TASK DETAILS - Look through the entries below and say how many lines contain the string "parameters". Give the number only.

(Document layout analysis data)
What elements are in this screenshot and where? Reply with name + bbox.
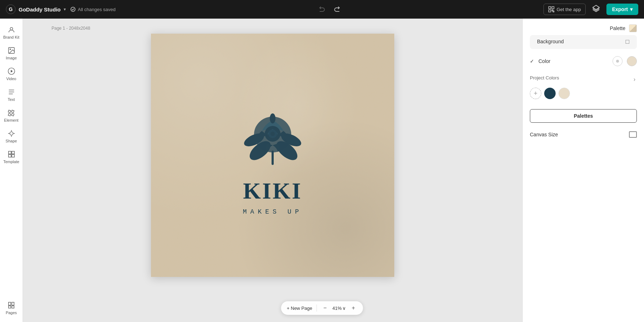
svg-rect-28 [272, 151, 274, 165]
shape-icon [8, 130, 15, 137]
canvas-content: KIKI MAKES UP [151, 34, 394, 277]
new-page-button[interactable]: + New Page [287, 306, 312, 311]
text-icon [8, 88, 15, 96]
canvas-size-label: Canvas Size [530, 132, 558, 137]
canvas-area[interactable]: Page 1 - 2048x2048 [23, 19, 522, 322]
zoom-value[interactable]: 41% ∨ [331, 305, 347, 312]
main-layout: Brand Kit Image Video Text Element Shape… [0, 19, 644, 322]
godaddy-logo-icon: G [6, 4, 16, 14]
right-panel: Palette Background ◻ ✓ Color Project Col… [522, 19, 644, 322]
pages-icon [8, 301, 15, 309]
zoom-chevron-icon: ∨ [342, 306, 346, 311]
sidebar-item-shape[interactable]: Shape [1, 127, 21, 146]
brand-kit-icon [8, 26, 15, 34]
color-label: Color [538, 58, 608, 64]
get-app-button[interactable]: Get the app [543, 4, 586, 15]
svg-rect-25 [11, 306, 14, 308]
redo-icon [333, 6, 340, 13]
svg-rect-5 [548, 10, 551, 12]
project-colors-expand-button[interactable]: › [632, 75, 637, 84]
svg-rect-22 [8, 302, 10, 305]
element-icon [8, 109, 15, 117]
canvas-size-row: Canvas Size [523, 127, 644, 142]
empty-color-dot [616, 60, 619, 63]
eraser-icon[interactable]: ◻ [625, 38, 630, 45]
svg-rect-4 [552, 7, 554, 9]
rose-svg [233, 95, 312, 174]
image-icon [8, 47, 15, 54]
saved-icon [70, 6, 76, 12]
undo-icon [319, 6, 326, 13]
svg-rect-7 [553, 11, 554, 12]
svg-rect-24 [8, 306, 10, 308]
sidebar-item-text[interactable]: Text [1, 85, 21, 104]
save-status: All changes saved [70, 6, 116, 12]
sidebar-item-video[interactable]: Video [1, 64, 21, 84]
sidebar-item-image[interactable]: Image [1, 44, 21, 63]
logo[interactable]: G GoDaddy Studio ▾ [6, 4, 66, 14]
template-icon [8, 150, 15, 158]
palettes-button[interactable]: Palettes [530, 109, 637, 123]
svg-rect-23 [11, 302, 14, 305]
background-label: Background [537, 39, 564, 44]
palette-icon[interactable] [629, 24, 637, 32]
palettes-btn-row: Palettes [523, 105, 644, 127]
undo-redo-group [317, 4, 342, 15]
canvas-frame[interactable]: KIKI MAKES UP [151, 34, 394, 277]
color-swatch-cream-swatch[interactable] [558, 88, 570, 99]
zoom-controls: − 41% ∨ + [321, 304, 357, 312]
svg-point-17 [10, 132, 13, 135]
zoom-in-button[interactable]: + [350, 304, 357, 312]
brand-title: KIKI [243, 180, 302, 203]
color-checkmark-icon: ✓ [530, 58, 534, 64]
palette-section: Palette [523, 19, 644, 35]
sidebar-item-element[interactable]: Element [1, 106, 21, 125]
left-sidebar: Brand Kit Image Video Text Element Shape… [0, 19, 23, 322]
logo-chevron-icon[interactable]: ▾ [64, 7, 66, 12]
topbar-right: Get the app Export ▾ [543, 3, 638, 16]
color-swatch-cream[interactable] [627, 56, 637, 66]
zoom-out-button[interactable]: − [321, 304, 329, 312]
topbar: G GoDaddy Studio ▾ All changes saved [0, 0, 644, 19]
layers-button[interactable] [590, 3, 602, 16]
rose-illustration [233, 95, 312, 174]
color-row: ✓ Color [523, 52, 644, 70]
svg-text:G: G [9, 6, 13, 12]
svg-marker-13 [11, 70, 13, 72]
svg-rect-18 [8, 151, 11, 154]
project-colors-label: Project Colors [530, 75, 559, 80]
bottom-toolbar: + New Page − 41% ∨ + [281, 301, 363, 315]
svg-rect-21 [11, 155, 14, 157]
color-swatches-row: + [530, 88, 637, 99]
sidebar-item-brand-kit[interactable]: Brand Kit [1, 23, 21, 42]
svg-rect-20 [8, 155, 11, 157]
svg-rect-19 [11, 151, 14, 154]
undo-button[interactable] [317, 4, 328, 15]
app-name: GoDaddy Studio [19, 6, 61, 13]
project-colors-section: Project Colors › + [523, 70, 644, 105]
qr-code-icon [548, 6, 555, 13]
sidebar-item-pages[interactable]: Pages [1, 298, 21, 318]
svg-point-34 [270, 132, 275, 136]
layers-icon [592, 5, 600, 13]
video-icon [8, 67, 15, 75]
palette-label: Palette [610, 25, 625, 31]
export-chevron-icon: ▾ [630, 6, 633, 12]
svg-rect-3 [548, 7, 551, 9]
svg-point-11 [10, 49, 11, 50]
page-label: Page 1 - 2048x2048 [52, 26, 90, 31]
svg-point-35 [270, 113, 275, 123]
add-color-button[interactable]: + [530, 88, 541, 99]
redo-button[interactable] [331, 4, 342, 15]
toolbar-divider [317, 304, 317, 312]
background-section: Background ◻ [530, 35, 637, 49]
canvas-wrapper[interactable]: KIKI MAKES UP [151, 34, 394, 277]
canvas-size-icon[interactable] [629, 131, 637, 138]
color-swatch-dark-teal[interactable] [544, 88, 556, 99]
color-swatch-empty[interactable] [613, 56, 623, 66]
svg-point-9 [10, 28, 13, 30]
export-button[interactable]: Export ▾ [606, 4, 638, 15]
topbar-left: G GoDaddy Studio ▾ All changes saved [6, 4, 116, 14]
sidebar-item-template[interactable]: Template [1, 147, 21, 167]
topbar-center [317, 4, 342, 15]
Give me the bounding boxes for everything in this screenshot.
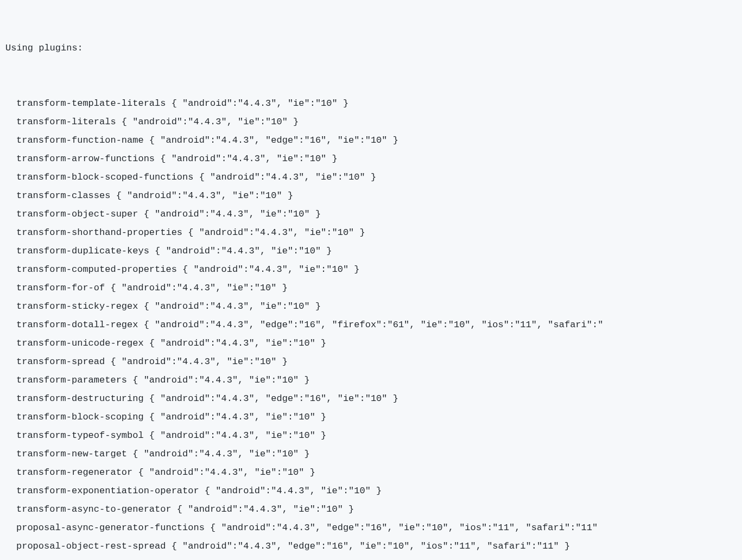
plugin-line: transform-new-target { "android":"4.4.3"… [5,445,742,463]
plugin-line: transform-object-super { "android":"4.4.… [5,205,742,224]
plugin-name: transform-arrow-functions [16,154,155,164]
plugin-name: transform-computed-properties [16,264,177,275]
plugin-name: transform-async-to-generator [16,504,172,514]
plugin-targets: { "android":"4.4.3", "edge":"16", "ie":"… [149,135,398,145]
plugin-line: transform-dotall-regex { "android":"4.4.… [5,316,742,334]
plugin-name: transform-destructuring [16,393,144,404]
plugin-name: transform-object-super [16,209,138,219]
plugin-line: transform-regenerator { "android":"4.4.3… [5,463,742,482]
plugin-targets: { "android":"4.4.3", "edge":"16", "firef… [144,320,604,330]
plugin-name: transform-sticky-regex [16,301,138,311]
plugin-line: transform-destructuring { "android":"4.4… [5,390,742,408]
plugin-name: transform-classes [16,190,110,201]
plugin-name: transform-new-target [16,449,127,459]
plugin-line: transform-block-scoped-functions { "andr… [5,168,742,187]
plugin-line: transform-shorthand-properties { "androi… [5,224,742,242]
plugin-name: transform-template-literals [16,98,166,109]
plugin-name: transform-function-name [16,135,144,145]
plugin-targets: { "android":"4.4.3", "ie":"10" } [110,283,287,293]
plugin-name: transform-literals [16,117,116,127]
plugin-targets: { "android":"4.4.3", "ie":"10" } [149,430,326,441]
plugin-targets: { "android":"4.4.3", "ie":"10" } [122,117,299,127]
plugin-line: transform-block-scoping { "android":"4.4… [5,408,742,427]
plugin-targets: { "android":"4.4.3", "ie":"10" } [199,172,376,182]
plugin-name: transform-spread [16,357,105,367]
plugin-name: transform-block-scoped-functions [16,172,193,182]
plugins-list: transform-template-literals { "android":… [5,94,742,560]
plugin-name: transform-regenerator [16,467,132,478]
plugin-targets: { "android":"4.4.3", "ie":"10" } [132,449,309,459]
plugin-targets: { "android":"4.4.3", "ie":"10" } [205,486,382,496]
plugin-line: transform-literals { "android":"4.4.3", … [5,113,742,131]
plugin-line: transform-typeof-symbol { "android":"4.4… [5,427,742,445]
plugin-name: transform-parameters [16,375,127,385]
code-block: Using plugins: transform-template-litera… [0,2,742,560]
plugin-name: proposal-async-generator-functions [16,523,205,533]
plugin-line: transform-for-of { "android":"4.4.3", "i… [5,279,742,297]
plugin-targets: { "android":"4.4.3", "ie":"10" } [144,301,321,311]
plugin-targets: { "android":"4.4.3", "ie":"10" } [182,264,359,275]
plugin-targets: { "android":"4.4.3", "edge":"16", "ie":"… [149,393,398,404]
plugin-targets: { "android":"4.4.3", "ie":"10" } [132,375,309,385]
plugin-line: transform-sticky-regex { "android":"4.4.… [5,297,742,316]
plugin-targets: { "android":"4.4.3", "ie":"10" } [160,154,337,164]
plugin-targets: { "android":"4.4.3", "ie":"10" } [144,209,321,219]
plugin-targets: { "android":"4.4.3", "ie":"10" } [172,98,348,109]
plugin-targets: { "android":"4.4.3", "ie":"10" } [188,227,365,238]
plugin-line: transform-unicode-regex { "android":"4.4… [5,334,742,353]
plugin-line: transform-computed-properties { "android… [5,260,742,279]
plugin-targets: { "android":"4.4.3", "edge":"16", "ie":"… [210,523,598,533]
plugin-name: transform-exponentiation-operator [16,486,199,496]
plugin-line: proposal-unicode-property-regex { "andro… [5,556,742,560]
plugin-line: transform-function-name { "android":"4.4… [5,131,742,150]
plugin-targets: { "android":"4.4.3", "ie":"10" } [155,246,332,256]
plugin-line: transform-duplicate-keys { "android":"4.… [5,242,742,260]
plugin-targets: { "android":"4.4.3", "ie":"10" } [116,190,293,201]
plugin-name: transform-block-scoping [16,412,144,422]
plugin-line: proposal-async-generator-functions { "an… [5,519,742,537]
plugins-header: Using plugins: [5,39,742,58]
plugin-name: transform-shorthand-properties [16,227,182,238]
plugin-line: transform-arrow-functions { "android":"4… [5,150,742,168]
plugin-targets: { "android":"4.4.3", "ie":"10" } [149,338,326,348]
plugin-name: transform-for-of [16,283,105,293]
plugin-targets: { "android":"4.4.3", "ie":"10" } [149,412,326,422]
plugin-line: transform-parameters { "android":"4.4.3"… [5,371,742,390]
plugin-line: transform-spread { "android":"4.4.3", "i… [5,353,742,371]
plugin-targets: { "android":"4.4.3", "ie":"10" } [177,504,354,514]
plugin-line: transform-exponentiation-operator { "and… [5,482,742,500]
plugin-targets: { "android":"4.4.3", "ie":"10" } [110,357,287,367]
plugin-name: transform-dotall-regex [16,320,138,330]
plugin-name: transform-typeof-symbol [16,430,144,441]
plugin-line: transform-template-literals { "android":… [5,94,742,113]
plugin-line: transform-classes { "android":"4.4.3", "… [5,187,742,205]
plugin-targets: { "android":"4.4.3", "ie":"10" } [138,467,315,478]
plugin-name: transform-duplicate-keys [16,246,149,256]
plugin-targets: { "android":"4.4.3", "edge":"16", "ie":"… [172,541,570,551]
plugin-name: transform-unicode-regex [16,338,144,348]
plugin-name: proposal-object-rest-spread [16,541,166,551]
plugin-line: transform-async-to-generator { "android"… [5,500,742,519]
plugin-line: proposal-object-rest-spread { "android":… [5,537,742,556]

ANSWER AREA - 2